------ Data provided ------

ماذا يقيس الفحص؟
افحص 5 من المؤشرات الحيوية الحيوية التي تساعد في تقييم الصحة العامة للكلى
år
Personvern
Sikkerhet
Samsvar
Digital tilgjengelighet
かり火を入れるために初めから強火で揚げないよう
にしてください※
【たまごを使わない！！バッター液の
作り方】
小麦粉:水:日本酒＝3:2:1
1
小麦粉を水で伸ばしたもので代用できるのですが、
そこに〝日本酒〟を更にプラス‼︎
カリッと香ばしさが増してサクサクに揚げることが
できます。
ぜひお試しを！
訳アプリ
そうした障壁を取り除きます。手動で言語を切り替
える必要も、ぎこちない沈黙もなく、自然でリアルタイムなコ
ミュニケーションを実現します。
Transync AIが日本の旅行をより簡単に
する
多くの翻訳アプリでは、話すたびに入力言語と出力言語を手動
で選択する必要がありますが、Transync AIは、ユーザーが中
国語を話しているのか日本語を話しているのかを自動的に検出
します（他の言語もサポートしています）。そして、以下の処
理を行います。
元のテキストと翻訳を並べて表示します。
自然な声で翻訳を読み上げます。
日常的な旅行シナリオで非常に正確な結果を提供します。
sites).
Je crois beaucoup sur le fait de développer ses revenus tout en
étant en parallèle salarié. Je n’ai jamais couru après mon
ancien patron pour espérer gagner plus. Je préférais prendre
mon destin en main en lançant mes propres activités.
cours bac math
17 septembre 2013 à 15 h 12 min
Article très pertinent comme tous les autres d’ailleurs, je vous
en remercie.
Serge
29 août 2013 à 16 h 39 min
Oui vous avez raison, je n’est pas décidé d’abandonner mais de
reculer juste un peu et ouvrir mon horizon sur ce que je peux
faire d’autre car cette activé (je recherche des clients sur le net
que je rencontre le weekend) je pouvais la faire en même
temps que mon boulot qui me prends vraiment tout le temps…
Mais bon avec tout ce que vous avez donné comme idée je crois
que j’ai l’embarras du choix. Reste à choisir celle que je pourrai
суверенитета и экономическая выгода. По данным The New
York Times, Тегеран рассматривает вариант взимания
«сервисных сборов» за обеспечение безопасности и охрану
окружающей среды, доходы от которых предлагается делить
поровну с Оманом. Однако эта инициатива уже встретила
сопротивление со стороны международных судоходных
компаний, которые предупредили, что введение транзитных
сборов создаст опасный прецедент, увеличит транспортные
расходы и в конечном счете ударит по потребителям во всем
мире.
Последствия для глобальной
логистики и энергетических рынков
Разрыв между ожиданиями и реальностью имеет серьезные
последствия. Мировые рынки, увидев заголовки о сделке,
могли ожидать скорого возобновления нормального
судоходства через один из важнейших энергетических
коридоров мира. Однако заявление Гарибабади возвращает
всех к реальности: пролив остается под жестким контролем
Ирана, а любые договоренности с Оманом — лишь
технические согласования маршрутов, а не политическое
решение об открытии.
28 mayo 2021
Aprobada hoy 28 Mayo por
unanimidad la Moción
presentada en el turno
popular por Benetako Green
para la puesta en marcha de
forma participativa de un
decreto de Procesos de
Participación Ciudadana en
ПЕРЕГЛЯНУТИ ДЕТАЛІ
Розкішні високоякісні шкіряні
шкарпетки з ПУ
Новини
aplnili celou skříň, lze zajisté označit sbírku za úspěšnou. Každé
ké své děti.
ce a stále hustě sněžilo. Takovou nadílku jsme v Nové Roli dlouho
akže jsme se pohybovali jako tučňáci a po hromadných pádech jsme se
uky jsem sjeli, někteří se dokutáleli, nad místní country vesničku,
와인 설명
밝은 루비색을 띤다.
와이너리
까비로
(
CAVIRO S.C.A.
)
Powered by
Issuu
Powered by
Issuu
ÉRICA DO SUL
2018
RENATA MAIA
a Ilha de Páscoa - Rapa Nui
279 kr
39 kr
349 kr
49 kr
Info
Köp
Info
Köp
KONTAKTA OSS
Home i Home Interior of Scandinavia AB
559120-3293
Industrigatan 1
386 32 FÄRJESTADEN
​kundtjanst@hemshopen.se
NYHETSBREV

------
------ Data provided ------

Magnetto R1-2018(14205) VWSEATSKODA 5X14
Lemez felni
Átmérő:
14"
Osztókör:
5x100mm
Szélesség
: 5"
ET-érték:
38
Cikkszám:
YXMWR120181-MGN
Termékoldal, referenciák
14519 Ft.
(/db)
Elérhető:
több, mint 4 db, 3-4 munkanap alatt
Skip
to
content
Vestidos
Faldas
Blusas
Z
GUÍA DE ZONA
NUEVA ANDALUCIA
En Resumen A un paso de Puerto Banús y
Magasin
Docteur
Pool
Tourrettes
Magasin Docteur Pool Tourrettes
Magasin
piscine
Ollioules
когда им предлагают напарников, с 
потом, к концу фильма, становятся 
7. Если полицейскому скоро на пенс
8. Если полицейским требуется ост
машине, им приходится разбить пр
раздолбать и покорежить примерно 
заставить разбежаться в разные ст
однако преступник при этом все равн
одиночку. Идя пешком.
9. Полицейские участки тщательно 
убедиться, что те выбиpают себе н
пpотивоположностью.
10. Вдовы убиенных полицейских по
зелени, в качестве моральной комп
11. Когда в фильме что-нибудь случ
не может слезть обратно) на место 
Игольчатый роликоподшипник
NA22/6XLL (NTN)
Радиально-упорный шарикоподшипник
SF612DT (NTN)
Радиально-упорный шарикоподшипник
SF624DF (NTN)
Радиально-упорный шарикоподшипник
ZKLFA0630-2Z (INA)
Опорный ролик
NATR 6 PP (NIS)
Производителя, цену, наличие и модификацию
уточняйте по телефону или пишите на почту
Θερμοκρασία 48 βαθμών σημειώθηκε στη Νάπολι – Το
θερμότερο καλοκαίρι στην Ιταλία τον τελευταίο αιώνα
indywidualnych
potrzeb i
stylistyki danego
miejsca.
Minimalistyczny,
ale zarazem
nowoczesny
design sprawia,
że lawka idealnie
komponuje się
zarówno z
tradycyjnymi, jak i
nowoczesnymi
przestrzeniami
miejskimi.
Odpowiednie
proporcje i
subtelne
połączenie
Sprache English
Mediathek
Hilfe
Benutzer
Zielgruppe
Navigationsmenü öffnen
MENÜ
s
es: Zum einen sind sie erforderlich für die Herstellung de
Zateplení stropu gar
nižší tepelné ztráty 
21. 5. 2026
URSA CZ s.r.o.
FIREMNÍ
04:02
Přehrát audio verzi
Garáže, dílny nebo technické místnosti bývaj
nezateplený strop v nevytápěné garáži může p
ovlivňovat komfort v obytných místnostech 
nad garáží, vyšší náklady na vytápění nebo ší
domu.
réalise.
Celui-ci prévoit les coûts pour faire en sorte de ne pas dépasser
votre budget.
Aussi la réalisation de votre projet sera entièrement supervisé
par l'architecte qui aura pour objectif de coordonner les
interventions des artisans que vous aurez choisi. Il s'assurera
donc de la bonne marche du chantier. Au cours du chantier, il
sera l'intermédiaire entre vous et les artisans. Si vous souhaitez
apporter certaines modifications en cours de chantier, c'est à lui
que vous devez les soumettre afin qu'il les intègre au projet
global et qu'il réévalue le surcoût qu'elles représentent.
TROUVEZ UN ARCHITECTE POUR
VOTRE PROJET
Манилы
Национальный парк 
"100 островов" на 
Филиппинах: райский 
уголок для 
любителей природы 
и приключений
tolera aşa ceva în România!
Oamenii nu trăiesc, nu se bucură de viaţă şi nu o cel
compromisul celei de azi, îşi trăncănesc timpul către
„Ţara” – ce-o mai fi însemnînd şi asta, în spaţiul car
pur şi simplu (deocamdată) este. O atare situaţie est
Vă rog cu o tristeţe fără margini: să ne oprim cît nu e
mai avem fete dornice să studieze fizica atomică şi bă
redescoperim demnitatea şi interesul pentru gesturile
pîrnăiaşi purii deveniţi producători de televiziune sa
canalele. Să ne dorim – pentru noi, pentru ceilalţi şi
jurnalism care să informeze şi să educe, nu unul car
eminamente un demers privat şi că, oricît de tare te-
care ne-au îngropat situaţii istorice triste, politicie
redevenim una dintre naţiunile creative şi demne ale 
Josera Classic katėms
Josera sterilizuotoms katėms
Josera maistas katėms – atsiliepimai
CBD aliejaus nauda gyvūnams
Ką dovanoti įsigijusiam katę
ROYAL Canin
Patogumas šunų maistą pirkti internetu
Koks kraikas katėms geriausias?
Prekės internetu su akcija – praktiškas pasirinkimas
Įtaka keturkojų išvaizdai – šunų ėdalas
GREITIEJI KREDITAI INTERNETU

------

Requirement:
Of the entries above, repeat exactly the lines from the line with "sera l'intermédiaire entre" through the line with "Patogumas šunų maistą pirkti internetu", both of them included.

Result for this exercise:
sera l'intermédiaire entre vous et les artisans. Si vous souhaitez
apporter certaines modifications en cours de chantier, c'est à lui
que vous devez les soumettre afin qu'il les intègre au projet
global et qu'il réévalue le surcoût qu'elles représentent.
TROUVEZ UN ARCHITECTE POUR
VOTRE PROJET
Манилы
Национальный парк 
"100 островов" на 
Филиппинах: райский 
уголок для 
любителей природы 
и приключений
tolera aşa ceva în România!
Oamenii nu trăiesc, nu se bucură de viaţă şi nu o cel
compromisul celei de azi, îşi trăncănesc timpul către
„Ţara” – ce-o mai fi însemnînd şi asta, în spaţiul car
pur şi simplu (deocamdată) este. O atare situaţie est
Vă rog cu o tristeţe fără margini: să ne oprim cît nu e
mai avem fete dornice să studieze fizica atomică şi bă
redescoperim demnitatea şi interesul pentru gesturile
pîrnăiaşi purii deveniţi producători de televiziune sa
canalele. Să ne dorim – pentru noi, pentru ceilalţi şi
jurnalism care să informeze şi să educe, nu unul car
eminamente un demers privat şi că, oricît de tare te-
care ne-au îngropat situaţii istorice triste, politicie
redevenim una dintre naţiunile creative şi demne ale 
Josera Classic katėms
Josera sterilizuotoms katėms
Josera maistas katėms – atsiliepimai
CBD aliejaus nauda gyvūnams
Ką dovanoti įsigijusiam katę
ROYAL Canin
Patogumas šunų maistą pirkti internetu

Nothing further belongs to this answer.